▶ Task brief
Set down every record below exactly as written, but leave out the pictures.

▶ Records to use

***

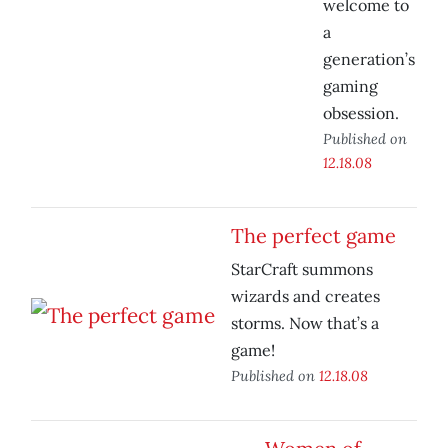
welcome to
a
generation’s
gaming
obsession.
Published on
12.18.08
The perfect game
StarCraft summons
wizards and creates
storms. Now that’s a
game!
Published on
12.18.08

***

▶ Your solution
welcome to
a
generation’s
gaming
obsession.
Published on
12.18.08
The perfect game
StarCraft summons
wizards and creates
storms. Now that’s a
game!
Published on
12.18.08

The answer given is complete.